Tonight would certainly seem to fit his proscribed conditions. Visibility was limited to the hand before one’s face in the driving rain. And anvil lightning flashed in the belly of the cloud cover from horizon to horizon. Even now the roof above the top of the Ocean Raj’s superstructure rattled under the assault of a long peal of rolling thunder.
He climbed the gangway to find Binh Ho waiting at the top to escort him below decks. He looked up to see that a section of the boathouse roof above the rear of the ship was left open. Rain came down in torrents through the opening to lash the aft deck. He could see men moving on the raised bow deck.
“I’m glad you could make it,” Morris Tauber said without a trace of sincerity as Taan entered the control cabin with his mob of glowering bodyguards.
“I like to see what I am paying for,” Ta
an said, shrugging from his drenched coat with the help of Binh.
“We’ll be opening the manifestation field as soon as the team is ready,” Morris said and went back to his array of monitors and keyboards. One monitor showed an interactive computer graphic of the Tube. Another showed an animated Venn diagram with floating circles intersecting and retreating in an indiscernible pattern.
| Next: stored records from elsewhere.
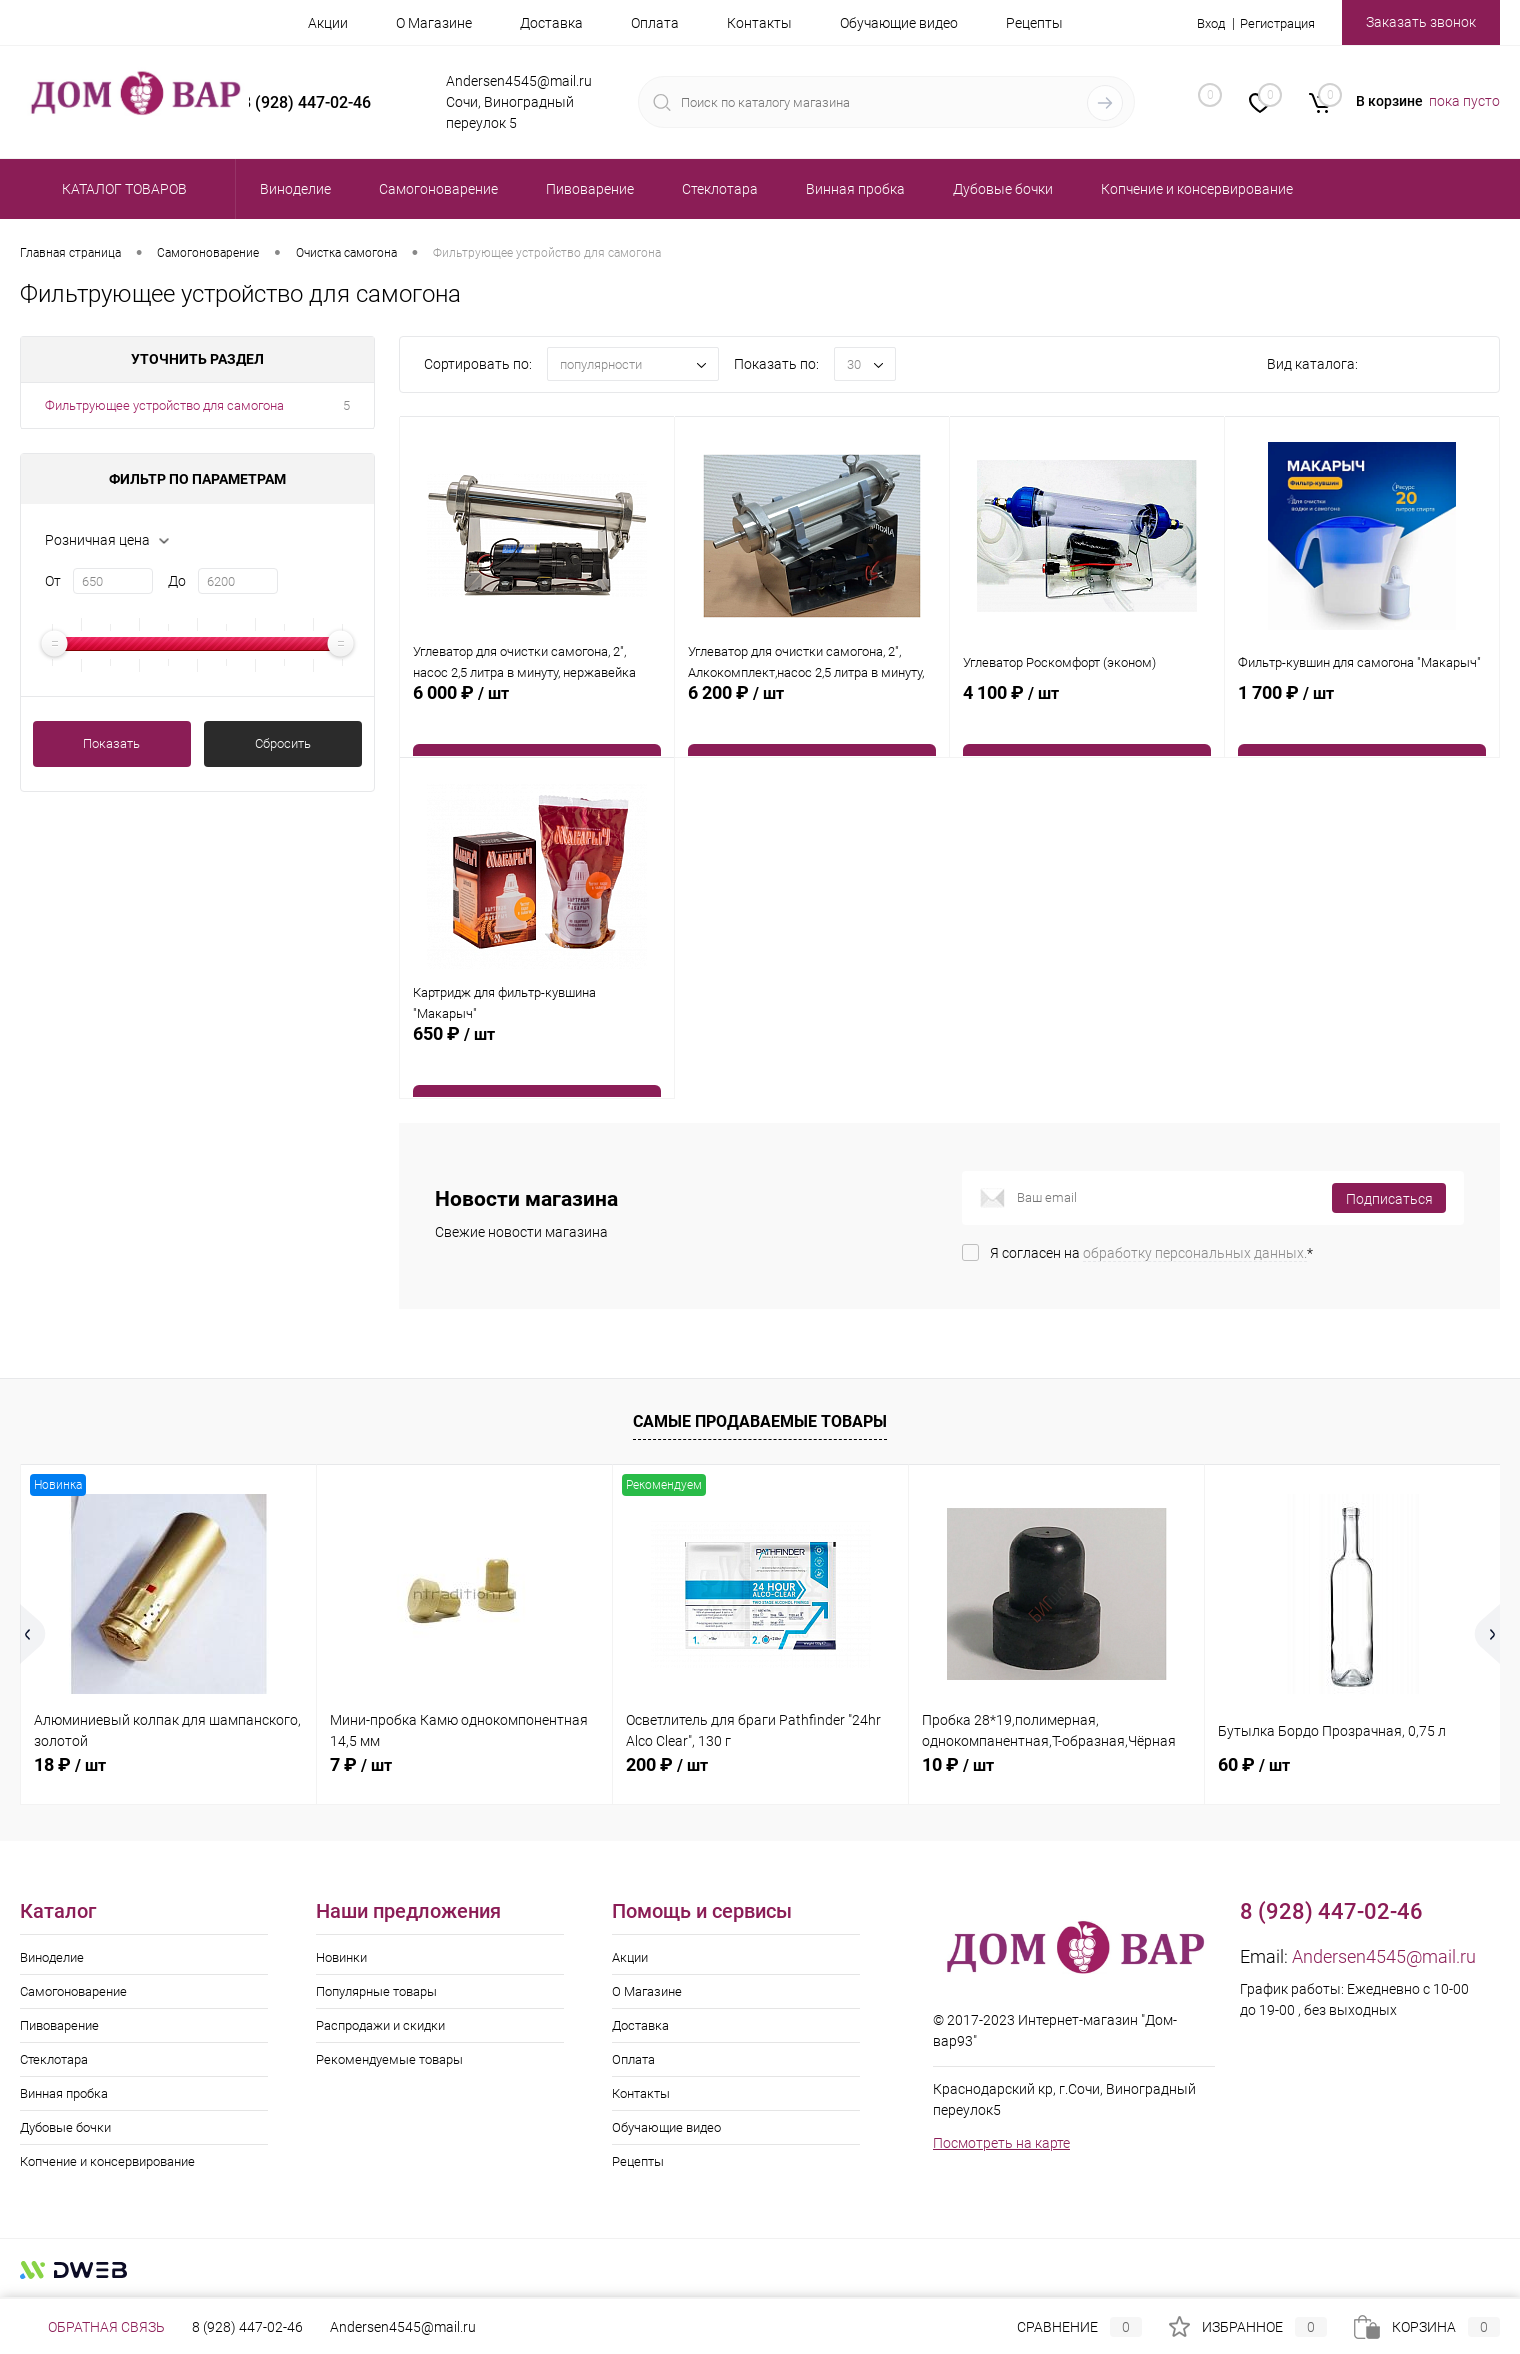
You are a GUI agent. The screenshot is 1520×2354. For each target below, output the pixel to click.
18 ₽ (70, 1764)
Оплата (655, 23)
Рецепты (1034, 23)
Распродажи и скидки (380, 2025)
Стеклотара (54, 2059)
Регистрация (1273, 23)
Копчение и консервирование (107, 2161)
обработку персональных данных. (1195, 1253)
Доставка (551, 23)
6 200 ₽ (812, 728)
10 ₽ (958, 1764)
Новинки (341, 1957)
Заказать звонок (1421, 22)
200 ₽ (667, 1764)
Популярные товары (376, 1991)
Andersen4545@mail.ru (1384, 1956)
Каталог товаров (121, 189)
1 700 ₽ (1362, 728)
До (177, 581)
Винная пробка (64, 2093)
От (53, 581)
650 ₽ (537, 1069)
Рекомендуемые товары (389, 2059)
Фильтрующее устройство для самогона (164, 405)
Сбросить (283, 743)
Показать (111, 743)
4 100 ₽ (1087, 728)
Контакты (759, 23)
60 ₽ (1254, 1764)
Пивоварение (59, 2025)
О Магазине (434, 23)
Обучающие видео (899, 23)
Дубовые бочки (65, 2127)
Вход (1200, 23)
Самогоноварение (73, 1991)
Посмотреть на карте (1001, 2143)
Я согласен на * (1151, 1253)
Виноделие (52, 1957)
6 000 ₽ (537, 728)
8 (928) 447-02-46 (247, 2327)
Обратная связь (92, 2327)
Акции (328, 23)
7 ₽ (361, 1764)
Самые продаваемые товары (760, 1421)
A third was filled with racing columns of numbers, letters, and symbols scrolling and changing with dizzying speed.
Past the control array and through a Plexiglas window wall, Taan could see the Tube itself. It looked simple enough, too simple to perform the extraordinary tasks promised of it. A ramp led to a platform with rollers installed in its floor. This led into the center of a row of concentric rings of black steel. These rings were covered in a thick rime of white ice that dripped clumps of frost. The frigid air was creating a mist of fog that clung to the floor around the base of the Tube. There was a humming sensation coursing through the deck that he could feel through the soles of his feet. Taan was reminded that there was a mini-nuclear reactor operating in a shielded chamber somewhere nearby.
At the foot of the ramp before the Tube was the anomalous sight of eight figures dressed as though for a costume party or, more accurately, movie extras. They were loading wooden boxes into the bottom of an open wooden boat perhaps fifteen feet in length. Across the bow of the boat, Taan could see the word Pennock painted in neat lettering.
“Pennock? What does that mean?” Taan asked.
“According to your Dr. Fong, the USS Pennock, a Yankee clipper, was anchored in Shanghai during our operational period,” Morris answered without taking his fingers from a keyboard or eyes from the screen of rapidly scrolling numbers.
“Isn’t there a strong chance our expedition might run into crewmembers of the same ship?” Taan asked.